Kim Kardashian's chart-topping Kimoji web icons are facing new competition from a set of emojis mocking North Korean leader Kim Jong-un.
The "Kimunji" series features Mr Kim and his father and grandfather, as well as missiles and atomic blasts.
US-based web designer Ben Gillin said his main aim in creating the Kimunji was to mock the "terrible" Kimoji, which he said were damaging to society.
But he told the BBC he also hoped it got people talking about North Korea.
"Kim Jong-un is obviously a terrible person, but in some respects what the Kimoji app is doing to society is also terrible," he said.
Kim Kardashian's Kimoji app - which has more than 500 icons of her, her products and possessions as well as sketches of her more famous body parts, for people to use online - became the top-selling app on iTunes when it went on sale late last year.
Mr Gillin, who lives in Houston, Texas, told the BBC it "blew his mind".
"The content is terrible - I imagine little kids using it. It's ending up in their hands, advancing their minds in certain ways," he said.
He and his wife were laughing about how absurd it would be if Kim Jong-un did the same, he said. Then when an update to Kardashian's app was released at the weekend and at the same time North Korea broke UN sanctions by launching a satellite on a ballistic missile, he spent four hours making up the Kimunji before posting them online for free use.
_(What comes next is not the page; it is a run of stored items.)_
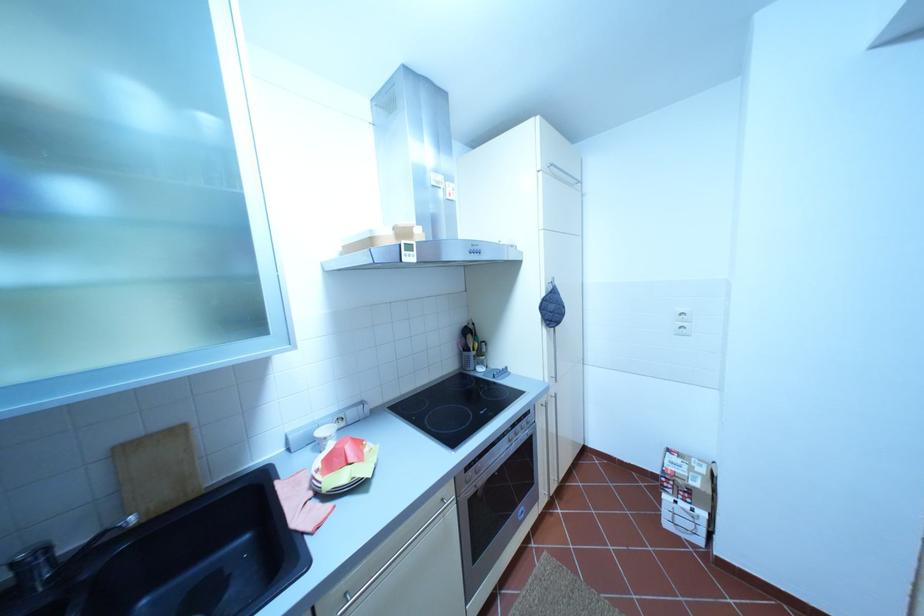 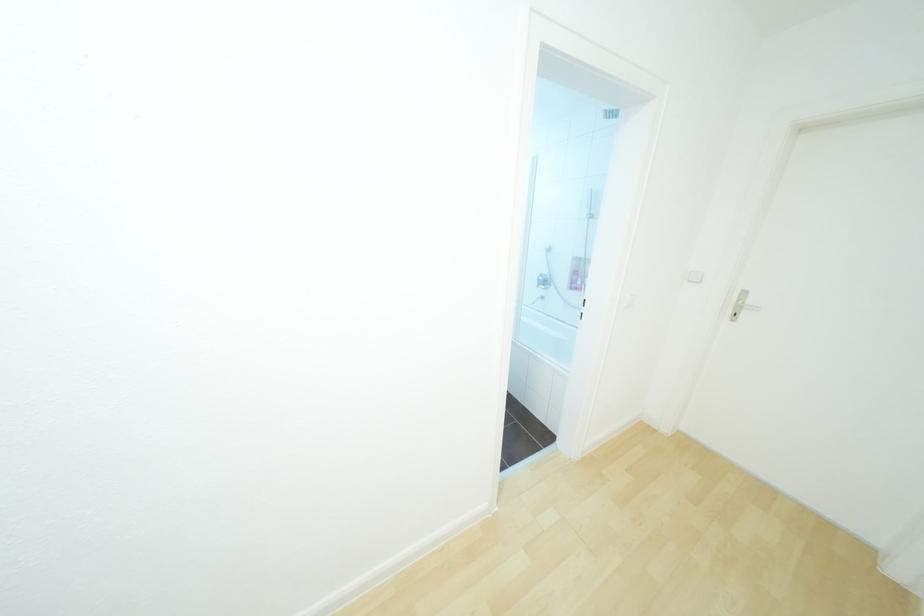 Question: I am providing you with two images of the same scene from different viewpoints. Please identify which objects are invisible in image2.

Choices:
 (A) brown mug handle
 (B) pink bottle
 (C) blue oven mitt
 (D) silver door handle

Answer: (C) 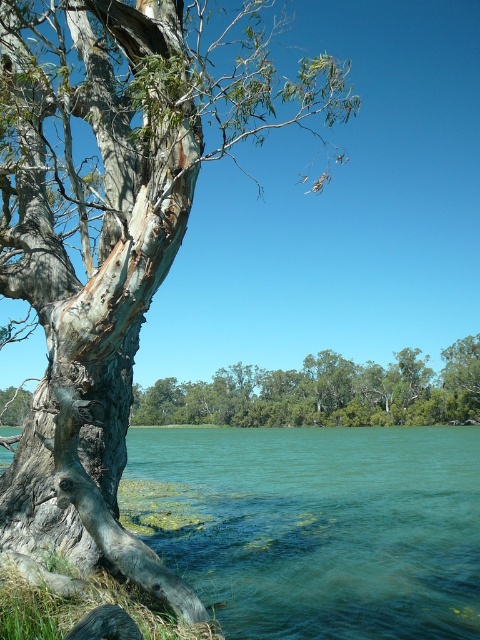 Question: Can you confirm if gray bark tree at left is thinner than green leafy trees at center?

Choices:
 (A) yes
 (B) no

Answer: (A)

Question: Is gray bark tree at left smaller than green leafy trees at center?

Choices:
 (A) no
 (B) yes

Answer: (A)

Question: Which point is farther to the camera?

Choices:
 (A) (97, 132)
 (B) (399, 500)

Answer: (B)

Question: Does gray bark tree at left have a greater width compared to green leafy trees at center?

Choices:
 (A) yes
 (B) no

Answer: (B)

Question: Based on their relative distances, which object is nearer to the gray bark tree at left?

Choices:
 (A) greenish water at lower left
 (B) green leafy trees at center

Answer: (A)

Question: Which object appears farthest from the camera in this image?

Choices:
 (A) greenish water at lower left
 (B) green leafy trees at center

Answer: (B) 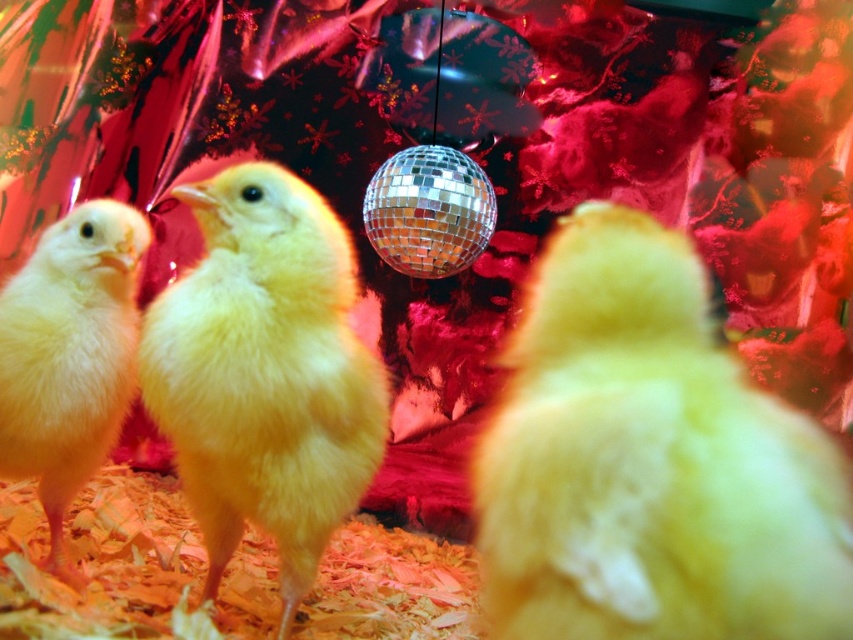 Question: Does yellow fluffy chick at center come behind yellow fluffy chicken at center?

Choices:
 (A) yes
 (B) no

Answer: (B)

Question: Considering the real-world distances, which object is farthest from the shiny metallic disco ball at center?

Choices:
 (A) yellow fluffy chick at center
 (B) yellow fluffy chick at left

Answer: (A)

Question: Does yellow fluffy chick at center have a smaller size compared to yellow fluffy chick at left?

Choices:
 (A) yes
 (B) no

Answer: (B)

Question: Can you confirm if yellow fluffy chick at center is smaller than yellow fluffy chicken at center?

Choices:
 (A) no
 (B) yes

Answer: (B)

Question: Among these objects, which one is nearest to the camera?

Choices:
 (A) yellow fluffy chicken at center
 (B) shiny metallic disco ball at center
 (C) yellow fluffy chick at left

Answer: (A)

Question: Estimate the real-world distances between objects in this image. Which object is closer to the yellow fluffy chick at left?

Choices:
 (A) yellow fluffy chick at center
 (B) shiny metallic disco ball at center
 (C) yellow fluffy chicken at center

Answer: (C) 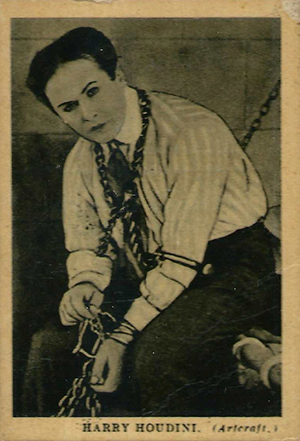 Identify the location of border of the old picture. (294, 58). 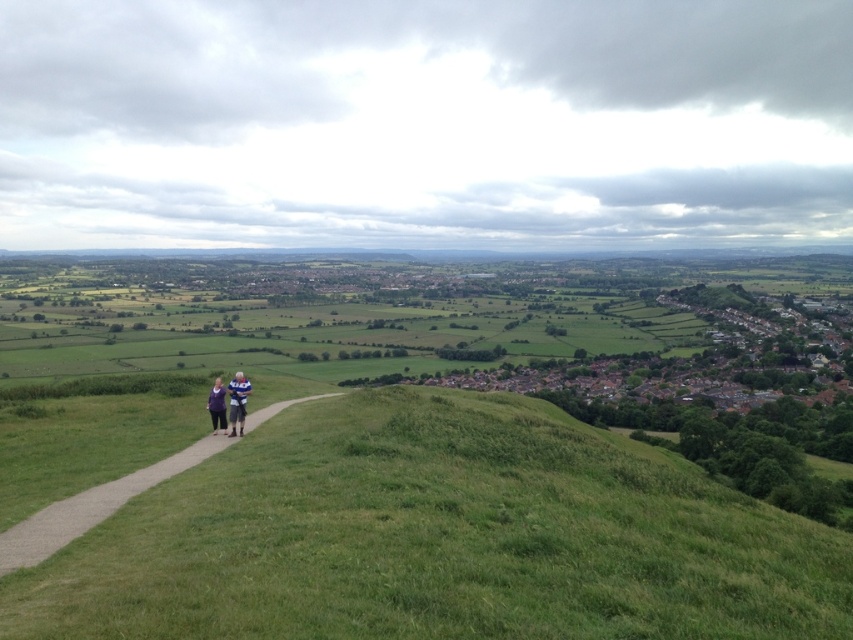 Question: Which object is positioned farthest from the green grassy hillside at center?

Choices:
 (A) purple fabric at center
 (B) gravel path at center

Answer: (A)

Question: Which of the following is the closest to the observer?

Choices:
 (A) purple fabric at center
 (B) green grassy hillside at center

Answer: (B)

Question: Does green grassy hillside at center have a greater width compared to gravel path at center?

Choices:
 (A) yes
 (B) no

Answer: (A)

Question: Is green grassy hillside at center to the left of blue fabric shirt at center from the viewer's perspective?

Choices:
 (A) no
 (B) yes

Answer: (A)

Question: Can you confirm if gravel path at center is bigger than purple fabric at center?

Choices:
 (A) no
 (B) yes

Answer: (A)

Question: Which of the following is the closest to the observer?

Choices:
 (A) (250, 426)
 (B) (221, 422)
 (C) (242, 387)
 (D) (666, 506)

Answer: (D) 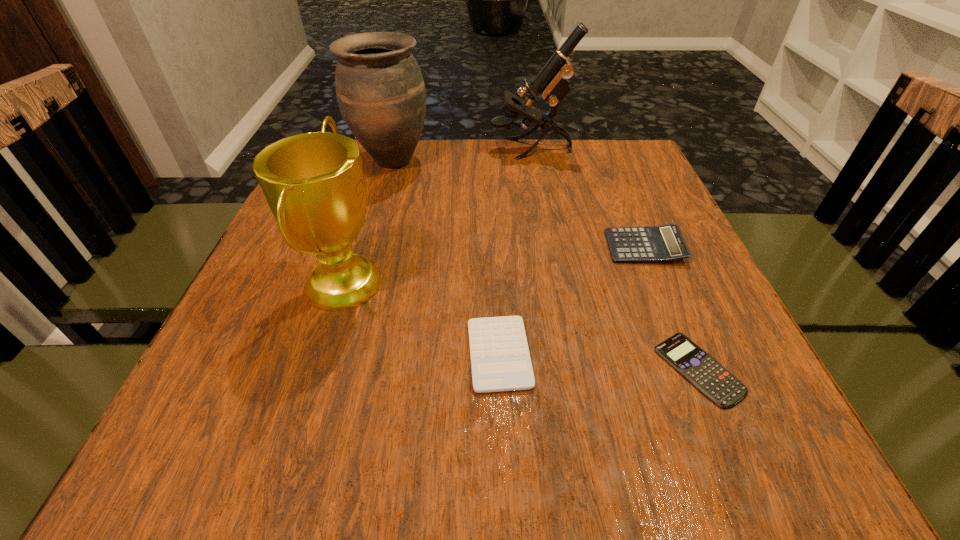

The icons are based on the "news or fears that we have" about North Korea, he said.
There is one showing Mr Kim crying - which is strikingly similar to one of the more popular Kimoji - and others of Kim Jong-il and Kim Il-sung, from whom Mr Kim inherited leadership of the repressive and secretive nuclear-armed country.
One of the icons shows US basketball player Dennis Rodman, a friend of Mr Kim's who has controversially visited North Korea several times.
That, said Mr Gillin, was "just funny on its own".
He said the Kimunji probably wouldn't have been so widely shared online as they have if he'd drawn on some of the darker sides of North Korea, like its labour camps and starvation.
"In no way do I want to downplay the human rights violations in North Korea - that's super serious and oftentimes overlooked," he said.
"But if my joke makes people look at it in a serious fashion, or look at it at all, then at least they've looked at it."
He also said he wasn't too concerned about angering Kim Jong-un, pointing out that the cast and crew behind The Interview - the satirical film about a plot to assassinate Mr Kim - were "still alive" despite North Korea's furious reaction.
If Kim Kardashian and her husband Kanye West were angry, he said, "that's more funny than it is scary".
"But I don't think they'll let it detract from their business goals."